Gait variability and stability measures: minimum number of strides and within-session reliability.

Author information

1
DEI - Department of Electrical, Electronic, and Information Engineering 'Guglielmo Marconi', University of Bologna, via Venezia 52, 47521 Cesena (FC), Italy. Electronic address: f.riva@unibo.it.
2
DEI - Department of Electrical, Electronic, and Information Engineering 'Guglielmo Marconi', University of Bologna, via Venezia 52, 47521 Cesena (FC), Italy.
3
DEI - Department of Electrical, Electronic, and Information Engineering 'Guglielmo Marconi', University of Bologna, via Venezia 52, 47521 Cesena (FC), Italy; Health Sciences and Technologies - Interdepartmental Center for Industrial Research (HST - ICIR), University of Bologna, Italy.

Abstract

BACKGROUND:

Several methods are proposed in the literature for the quantification of gait variability/stability from trunk accelerations. Since outputs can be influenced by implementation differences, reliability assessment and standardization of implementation parameters are still an issue.
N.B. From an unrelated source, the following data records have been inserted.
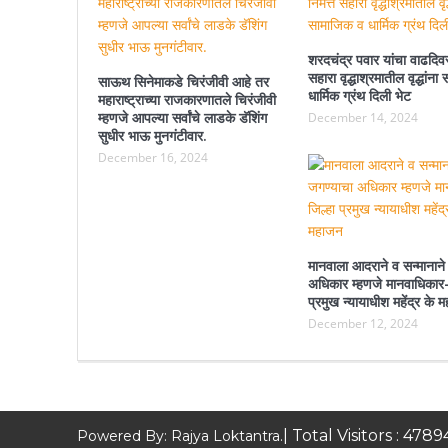
शरदचंद्र पवार यांचा वाढदिवस
सहारा वृद्धाश्रमातील वृद्धांन
साऊथ सिनेमाकडे चिरंजीवी आहे तर
धार्मिक ग्रंथ दिली भेट
महाराष्ट्राच्या राजकारणातले चिरंजीवी
म्हणजे आपल्या सर्वांचे लाडके डॅशिंग
December 14, 2024
सुधीर भाऊ मुनगंटीवार.
December 16, 2024
मानवाला आदराने व सन्मानाने
अधिकार म्हणजे मानवाधिकार-
प्रमुख न्यायाधीश महेंद्र के 
December 12, 2024
| Total Visitors :
4789
Powered By: Rajya Loktantra.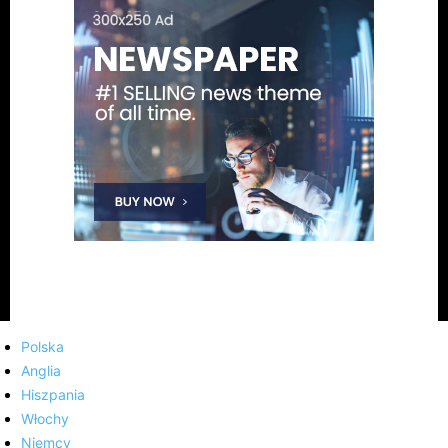
Polska
Anglia
Hiszpania
Włochy
Niemcy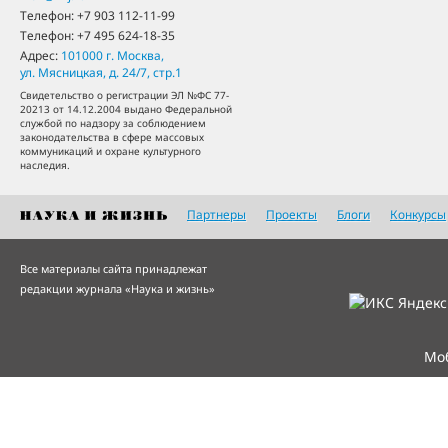
Телефон:
+7 903 112-11-99
Телефон:
+7 495 624-18-35
Адрес:
101000
г. Москва
,
ул. Мясницкая, д. 24/7, стр.1
Свидетельство о регистрации ЭЛ №ФС 77-
20213 от 14.12.2004 выдано Федеральной
службой по надзору за соблюдением
законодательства в сфере массовых
коммуникаций и охране культурного
наследия.
Партнеры
Проекты
Блоги
Конкурсы
Все материалы сайта принадлежат
редакции журнала «Наука и жизнь»
Мо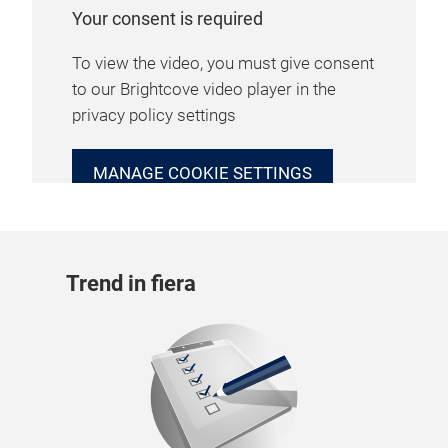
Your consent is required
To view the video, you must give consent
to our Brightcove video player in the
privacy policy settings
MANAGE COOKIE SETTINGS
Trend in fiera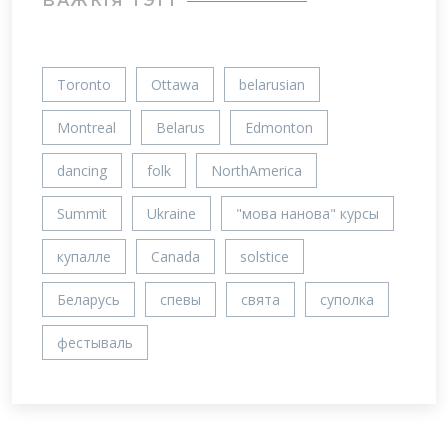
ВАЖКIЯ ТЭГІ
Toronto
Ottawa
belarusian
Montreal
Belarus
Edmonton
dancing
folk
NorthAmerica
Summit
Ukraine
"мова нанова" курсы
купалле
Canada
solstice
Беларусь
спевы
свята
суполка
фестываль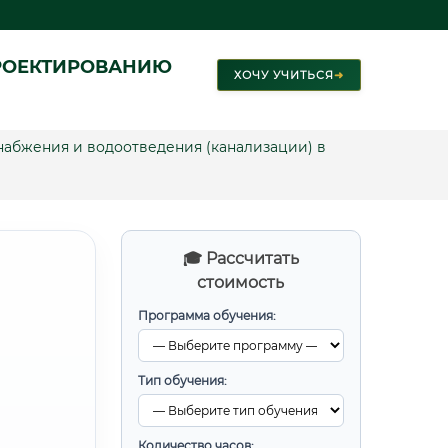
РОЕКТИРОВАНИЮ
ХОЧУ УЧИТЬСЯ
➜
абжения и водоотведения (канализации) в
🎓 Рассчитать
стоимость
Программа обучения:
Тип обучения:
Количество часов: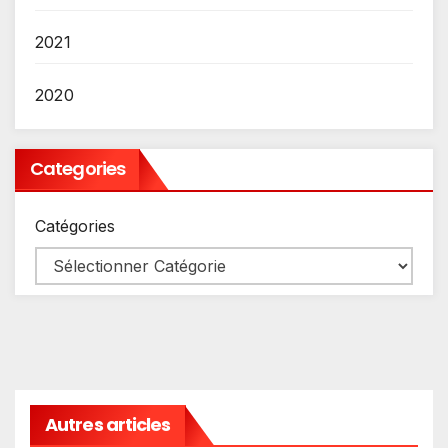
2021
2020
Categories
Catégories
Autres articles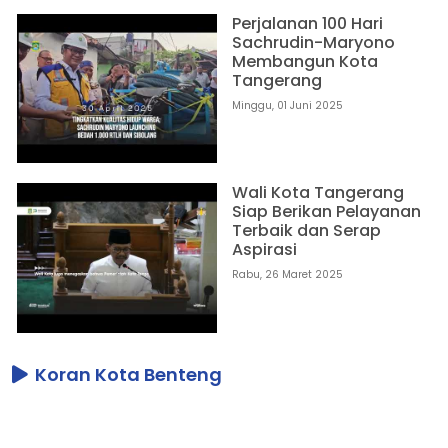
Perjalanan 100 Hari
Sachrudin-Maryono
Membangun Kota
Tangerang
Minggu, 01 Juni 2025
Wali Kota Tangerang
Siap Berikan Pelayanan
Terbaik dan Serap
Aspirasi
Rabu, 26 Maret 2025
Koran Kota Benteng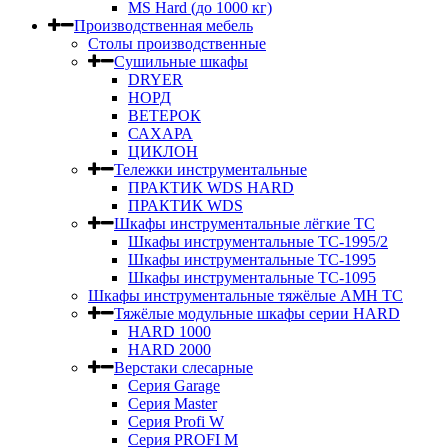
MS Hard (до 1000 кг)
Производственная мебель
Столы производственные
Сушильные шкафы
DRYER
НОРД
ВЕТЕРОК
САХАРА
ЦИКЛОН
Тележки инструментальные
ПРАКТИК WDS HARD
ПРАКТИК WDS
Шкафы инструментальные лёгкие ТС
Шкафы инструментальные ТС-1995/2
Шкафы инструментальные TC-1995
Шкафы инструментальные TC-1095
Шкафы инструментальные тяжёлые AMH TC
Тяжёлые модульные шкафы серии HARD
HARD 1000
HARD 2000
Верстаки слесарные
Серия Garage
Серия Master
Серия Profi W
Серия PROFI M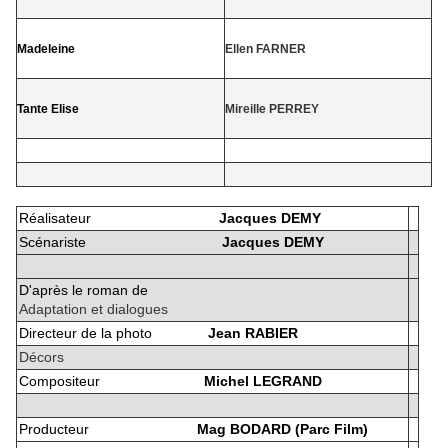
Madeleine
Ellen FARNER
Tante Elise
Mireille PERREY
Réalisateur
Jacques DEMY
Scénariste
Jacques DEMY
D'après le roman de
Adaptation et dialogues
Directeur de la photo
Jean RABIER
Décors
Compositeur
Michel LEGRAND
Producteur
Mag BODARD (Parc Film)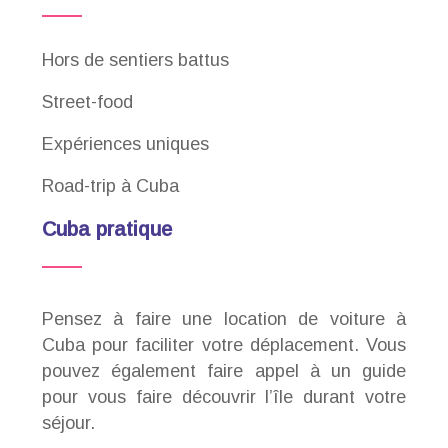
Hors de sentiers battus
Street-food
Expériences uniques
Road-trip à Cuba
Cuba pratique
Pensez à faire une location de voiture à
Cuba pour faciliter votre déplacement. Vous
pouvez également faire appel à un guide
pour vous faire découvrir l’île durant votre
séjour.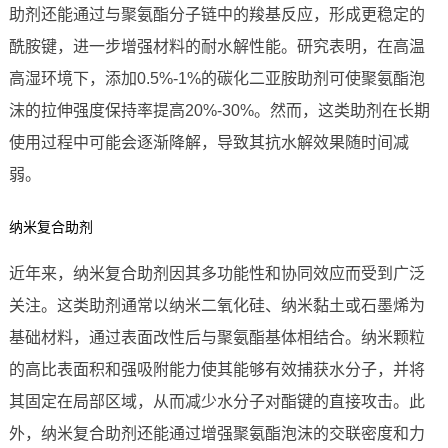
助剂还能通过与聚氨酯分子链中的羧基反应，形成更稳定的
酰胺键，进一步增强材料的耐水解性能。研究表明，在高温
高湿环境下，添加0.5%-1%的碳化二亚胺助剂可使聚氨酯泡
沫的拉伸强度保持率提高20%-30%。然而，这类助剂在长期
使用过程中可能会逐渐降解，导致其抗水解效果随时间减
弱。
纳米复合助剂
近年来，纳米复合助剂因其多功能性和协同效应而受到广泛
关注。这类助剂通常以纳米二氧化硅、纳米黏土或石墨烯为
基础材料，通过表面改性后与聚氨酯基体相结合。纳米颗粒
的高比表面积和强吸附能力使其能够有效捕获水分子，并将
其固定在局部区域，从而减少水分子对酯键的直接攻击。此
外，纳米复合助剂还能通过增强聚氨酯泡沫的交联密度和力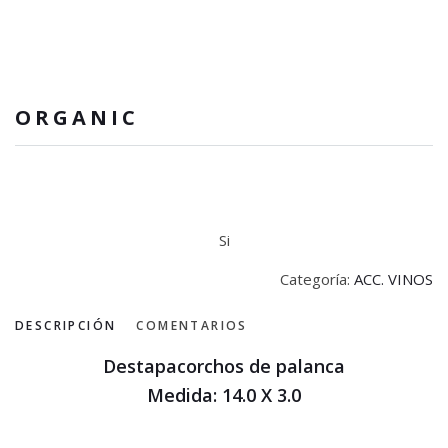
ORGANIC
Si
Categoría:
ACC. VINOS
DESCRIPCIÓN
COMENTARIOS
Destapacorchos de palanca
Medida: 14.0 X 3.0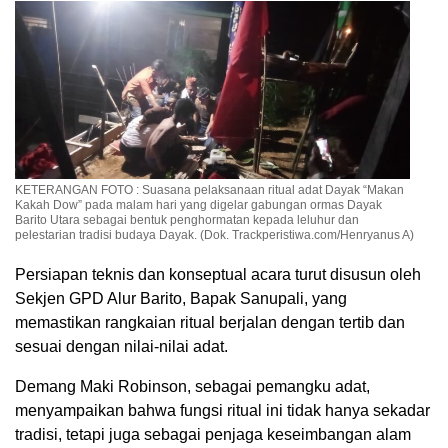
KETERANGAN FOTO : Suasana pelaksanaan ritual adat Dayak “Makan
Kakah Dow” pada malam hari yang digelar gabungan ormas Dayak
Barito Utara sebagai bentuk penghormatan kepada leluhur dan
pelestarian tradisi budaya Dayak. (Dok. Trackperistiwa.com/Henryanus A)
Persiapan teknis dan konseptual acara turut disusun oleh
Sekjen GPD Alur Barito, Bapak Sanupali, yang
memastikan rangkaian ritual berjalan dengan tertib dan
sesuai dengan nilai-nilai adat.
Demang Maki Robinson, sebagai pemangku adat,
menyampaikan bahwa fungsi ritual ini tidak hanya sekadar
tradisi, tetapi juga sebagai penjaga keseimbangan alam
The aim of this study is to assess the minimum number of required strides and the within-session reliability of 11 variability/stability measures.

METHOD:

Ten healthy participants walked in a straight line at self-selected speed wearing two synchronized tri-axial Inertial Measurement Units. Five variability measures were calculated based on stride times namely Standard deviation, Coefficient of variation, Inconsistency of variance, Nonstationary index and Poincaré plot. Six stability measures were calculated based on trunk accelerations namely Maximum Floquet multipliers, Short term/long term Lyapunov exponents, Recurrence quantification analysis, Multiscale entropy, Harmonic ratio and Index of harmonicity. The required minimum number of strides and the within-session reliability for each measure were obtained based on the interquartile range/mean ratio. Measures were classified in five categories (namely excellent, good, average, poor, and very poor) based on their reliability.

RESULTS:

The number of strides required to obtain a reliable measure was generally larger than those conventionally used. Variability measures showed average to poor reliability, while stability measures ranged from excellent to very poor reliability.

CONCLUSION:

Recurrence quantification analysis and multiscale entropy of trunk accelerations showed excellent reliability and a reasonable number of required strides. Based on these results, these measures should be taken into consideration in the assessment of fall risk.

KEYWORDS:

Gait stability; Gait variability; Inertial sensors; Stride number; Within-session reliability

[Indexed for MEDLINE]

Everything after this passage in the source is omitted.